Woman Wearing Black Hood
- Date:
- c. 1766/67
- Medium:
- Color woodblock print; hashira-e
- Source:
- Art Institute of Chicago
Description
Suzuki Harunobu's 1761 chuban print Woman Wearing Black Hood isolates a single female figure against a spare ground, drawing the eye to the unusual silhouette created by the dark zukin enveloping her head and shoulders. The black hood is a winter accessory often associated with travel, with snowy weather, or with a sense of incognito in Edo urban life, and its strong dark shape provides a powerful graphic contrast to the lighter tones of the woman's kimono. The image exemplifies Harunobu's ability to construct a memorable design from minimal narrative material, relying instead on the rhythm of contour, the harmony of color, and the subtle suggestion of season. The figure's slim proportions and small, oval face are characteristic of his chuban bijin-ga type, which would set the template for an entire generation of Edo ukiyo-e beauty prints. The work falls in the years immediately preceding the 1765 emergence of full-color nishiki-e, but it already exhibits the careful pre-planning of color blocks that brocade printing would soon make routine.

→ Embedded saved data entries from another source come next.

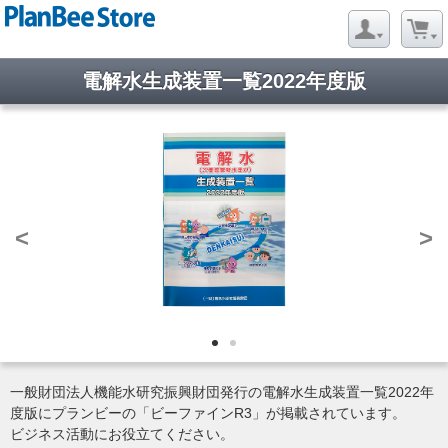
電解水生成装置一覧2022年度版
<
>
一般財団法人機能水研究振興財団発行の電解水生成装置一覧2022年
度版にプランビーの「ビーファインR3」が掲載されています。
ビジネス活動にお役立てください。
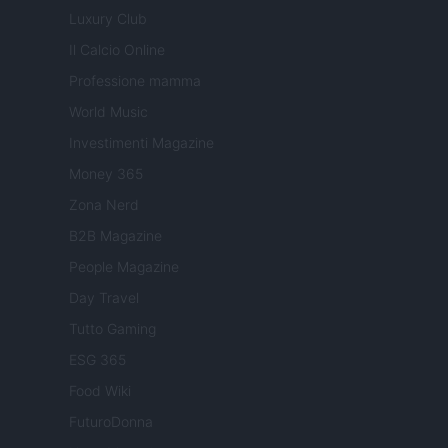
Luxury Club
Il Calcio Online
Professione mamma
World Music
Investimenti Magazine
Money 365
Zona Nerd
B2B Magazine
People Magazine
Day Travel
Tutto Gaming
ESG 365
Food Wiki
FuturoDonna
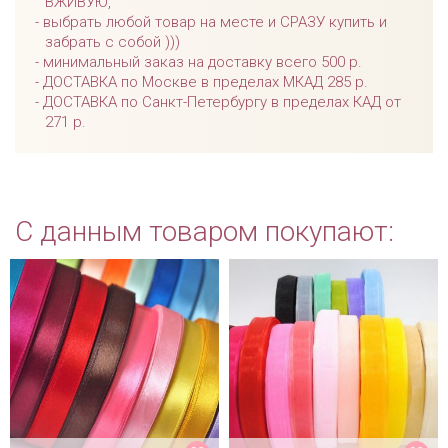
ВЖИВУЮ,
выбрать любой товар на месте и СРАЗУ купить и
забрать с собой )))
минимальный заказ на доставку всего 500 р.
ДОСТАВКА по Москве в пределах МКАД 285 р.
ДОСТАВКА по Санкт-Петербургу в пределах КАД от
271 р.
С данным товаром покупают:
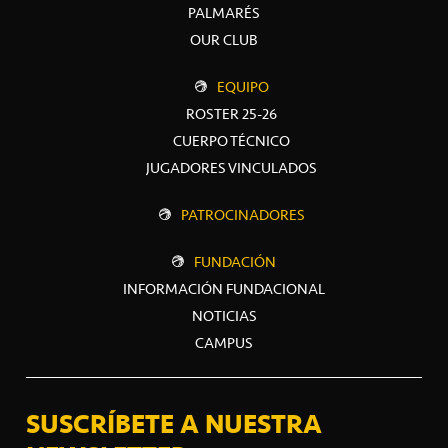
PALMARÉS
OUR CLUB
EQUIPO
ROSTER 25-26
CUERPO TÉCNICO
JUGADORES VINCULADOS
PATROCINADORES
FUNDACIÓN
INFORMACIÓN FUNDACIONAL
NOTICIAS
CAMPUS
SUSCRÍBETE A NUESTRA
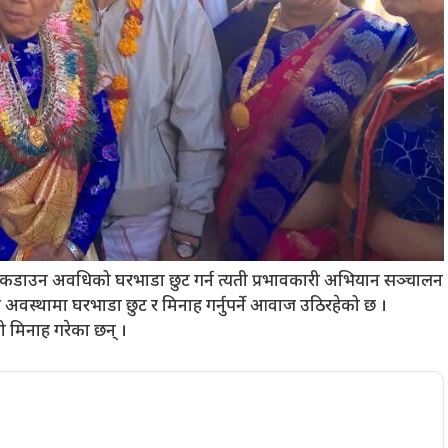
घले लकडाउन अवधिको घरभाडा छुट गर्न त्यती प्रभावकारी अभियान सञ्चालन
को अवस्थामा घरभाडा छुट र मिनाह गर्नुपर्ने आवाज उठिरहेको छ ।
 मिनाह गरेका छन् ।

As with much of his early-1760s output, the print likely belongs to the broader culture of e-goyomi and privately printed sheets favored by the kyoka literary circles of Edo, whose patronage drove the formal experimentation of Harunobu and his peers. The Art Institute of Chicago preserves this striking impression, offering a chance to study a small but visually arresting work by Suzuki Harunobu.